Innovation in black carbon research

Research on such an extensive global and empirical basis is something completely new, not only in Slovenia but also in the world. The data collected will be processed and the findings will be disseminated to the expert and broader public in the form of a study. Between 2016 and 2020, the participants in the mission will implement black carbon research in areas for which no data currently exist and where the pollution impact could have long-term consequences; these areas include the Central Atlantic Ocean, the North Pacific Ocean, Asia, the Bay of Bengal, the Middle East, the Mediterranean and the Alps, Russia, China, the Himalayas and Antarctica.
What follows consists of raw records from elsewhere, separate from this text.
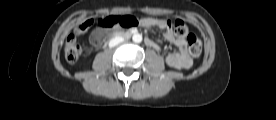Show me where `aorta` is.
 <instances>
[{
  "label": "aorta",
  "instance_id": "obj_1",
  "mask_svg": "<svg viewBox=\"0 0 276 120\" xmlns=\"http://www.w3.org/2000/svg\"><path fill=\"white\" fill-rule=\"evenodd\" d=\"M133 42L140 43L142 41V35L141 34H134L132 37Z\"/></svg>",
  "mask_w": 276,
  "mask_h": 120
}]
</instances>
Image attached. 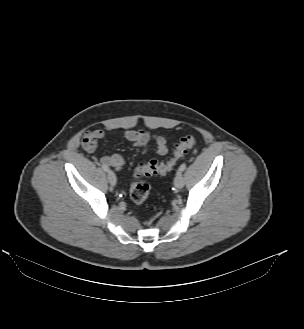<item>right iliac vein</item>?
<instances>
[{
  "label": "right iliac vein",
  "instance_id": "obj_1",
  "mask_svg": "<svg viewBox=\"0 0 304 329\" xmlns=\"http://www.w3.org/2000/svg\"><path fill=\"white\" fill-rule=\"evenodd\" d=\"M108 180L112 186H115L117 183V178L112 171L108 172Z\"/></svg>",
  "mask_w": 304,
  "mask_h": 329
}]
</instances>
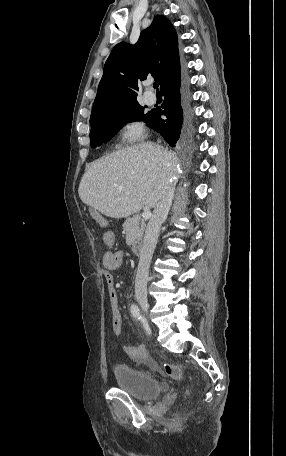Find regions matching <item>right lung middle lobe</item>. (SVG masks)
Instances as JSON below:
<instances>
[{
    "instance_id": "dd1d6c3e",
    "label": "right lung middle lobe",
    "mask_w": 286,
    "mask_h": 456,
    "mask_svg": "<svg viewBox=\"0 0 286 456\" xmlns=\"http://www.w3.org/2000/svg\"><path fill=\"white\" fill-rule=\"evenodd\" d=\"M152 112L144 114V107L139 103L111 109L91 121L90 143L93 148L109 141L126 123L144 121L149 123ZM191 130L179 143L188 140Z\"/></svg>"
}]
</instances>
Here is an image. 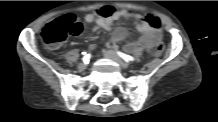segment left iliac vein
<instances>
[{"label":"left iliac vein","instance_id":"left-iliac-vein-1","mask_svg":"<svg viewBox=\"0 0 218 122\" xmlns=\"http://www.w3.org/2000/svg\"><path fill=\"white\" fill-rule=\"evenodd\" d=\"M103 55L106 58L115 61L121 68H123V69L128 68V64L126 62H124L120 57H118L113 51L104 50Z\"/></svg>","mask_w":218,"mask_h":122}]
</instances>
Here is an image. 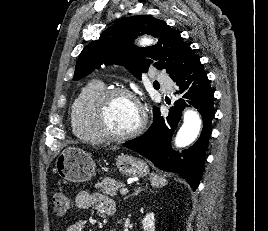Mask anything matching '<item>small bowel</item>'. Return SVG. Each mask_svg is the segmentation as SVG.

With a refreshed team, new challenges and while advocating the philosophy of balance and care for the environment, space and natural resources, the project further approaches the basic narrative of GREEN SLOVENIA. The GreenLight WorldFlight mission focuses on key solutions for humankind with consideration for the environment and people. In a different, environment-friendly and energy-efficient manner, the project aims at presenting the world as it is seen from the sky. With the aid of top new technologies in the field of aviation and pollutant detection in the air, and particularly due to its innovative approach, the team wishes to make a contribution to the awareness that the quality of the natural environment and the quality of living are in close co-dependence. Research of black carbon, which is one of the key causes of the overheating of the planet, is the central topic of the GreenLight WorldFlight mission. The results of measurements will be used in a scientific study, by means of which the GLWF team wishes to highlight and initiate a debate at the international level about the neglected role of black carbon in global pollution, which causes climate change.

Numerous challenges

Photo: Anže Malovrh/STA

The team also wishes to demonstrate how energy (fuel) can be utilised in the most rational way (use of the new economical Rotax 912iS engine) and raise the awareness of the widest circle of national and international public.
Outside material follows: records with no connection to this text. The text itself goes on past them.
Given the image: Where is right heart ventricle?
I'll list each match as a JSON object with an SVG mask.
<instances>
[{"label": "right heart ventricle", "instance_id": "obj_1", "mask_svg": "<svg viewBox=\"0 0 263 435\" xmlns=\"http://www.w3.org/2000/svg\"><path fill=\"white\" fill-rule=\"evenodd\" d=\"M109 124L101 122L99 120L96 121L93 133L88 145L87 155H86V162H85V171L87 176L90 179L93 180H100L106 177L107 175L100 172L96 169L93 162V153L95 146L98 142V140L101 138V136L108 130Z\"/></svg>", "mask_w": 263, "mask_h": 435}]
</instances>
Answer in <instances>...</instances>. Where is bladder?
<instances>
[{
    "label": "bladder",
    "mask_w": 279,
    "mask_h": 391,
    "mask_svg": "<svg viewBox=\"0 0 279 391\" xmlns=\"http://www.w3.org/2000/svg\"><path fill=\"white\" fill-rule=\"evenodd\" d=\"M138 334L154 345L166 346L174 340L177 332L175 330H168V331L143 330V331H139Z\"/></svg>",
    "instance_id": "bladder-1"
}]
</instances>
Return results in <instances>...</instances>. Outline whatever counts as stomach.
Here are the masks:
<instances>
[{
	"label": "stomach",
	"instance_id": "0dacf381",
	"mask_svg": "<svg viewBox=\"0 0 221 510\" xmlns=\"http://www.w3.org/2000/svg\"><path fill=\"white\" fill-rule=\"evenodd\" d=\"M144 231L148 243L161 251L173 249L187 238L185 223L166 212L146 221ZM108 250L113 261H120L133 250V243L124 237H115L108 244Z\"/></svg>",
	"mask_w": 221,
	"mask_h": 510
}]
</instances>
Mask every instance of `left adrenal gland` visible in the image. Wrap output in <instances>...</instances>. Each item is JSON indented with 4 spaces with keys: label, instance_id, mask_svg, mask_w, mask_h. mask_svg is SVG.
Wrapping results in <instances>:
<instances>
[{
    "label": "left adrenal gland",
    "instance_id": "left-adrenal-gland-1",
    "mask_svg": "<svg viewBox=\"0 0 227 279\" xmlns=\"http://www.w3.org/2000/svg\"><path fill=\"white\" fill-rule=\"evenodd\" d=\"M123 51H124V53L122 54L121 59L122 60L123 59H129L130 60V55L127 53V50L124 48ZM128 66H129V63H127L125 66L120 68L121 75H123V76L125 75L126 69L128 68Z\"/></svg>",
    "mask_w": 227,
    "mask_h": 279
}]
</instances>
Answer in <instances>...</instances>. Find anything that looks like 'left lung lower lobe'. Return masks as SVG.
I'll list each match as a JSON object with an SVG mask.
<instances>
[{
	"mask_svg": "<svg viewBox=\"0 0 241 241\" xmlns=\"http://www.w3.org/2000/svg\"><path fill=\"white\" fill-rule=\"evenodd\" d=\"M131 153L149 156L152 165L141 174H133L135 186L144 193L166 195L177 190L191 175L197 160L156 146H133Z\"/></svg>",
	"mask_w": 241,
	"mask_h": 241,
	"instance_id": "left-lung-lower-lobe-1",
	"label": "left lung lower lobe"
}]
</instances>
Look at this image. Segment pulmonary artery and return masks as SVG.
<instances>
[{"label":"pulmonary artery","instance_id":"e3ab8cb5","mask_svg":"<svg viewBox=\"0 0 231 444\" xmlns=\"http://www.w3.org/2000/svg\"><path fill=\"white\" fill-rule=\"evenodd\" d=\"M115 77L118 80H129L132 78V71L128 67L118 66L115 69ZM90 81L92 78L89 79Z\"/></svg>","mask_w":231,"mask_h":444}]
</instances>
GreenLight WorldFlight 2016 presents numerous challenges for the ultralight aircraft, the pilot, team members and partners. The aircraft must function safely when flying at very high or low temperatures and at different altitudes. The new computer-operated Rotax 912iS engine ensures low fuel consumption, which is of the utmost importance. The quantity of fuel aboard such a small aircraft is very limited. Only the ideal combination of weight, thrust and optimum lift ratio will enable the attainment of the goal and the anticipated results. The logistics of obtaining permits for flying and landing in individual countries, the provision of fuel and maintenance service at the anticipated stops is a complex and challenging task.

The mission is also supported by the Slovenian state, which provided important organisational support and contributed to raising awareness of the significance of the mission.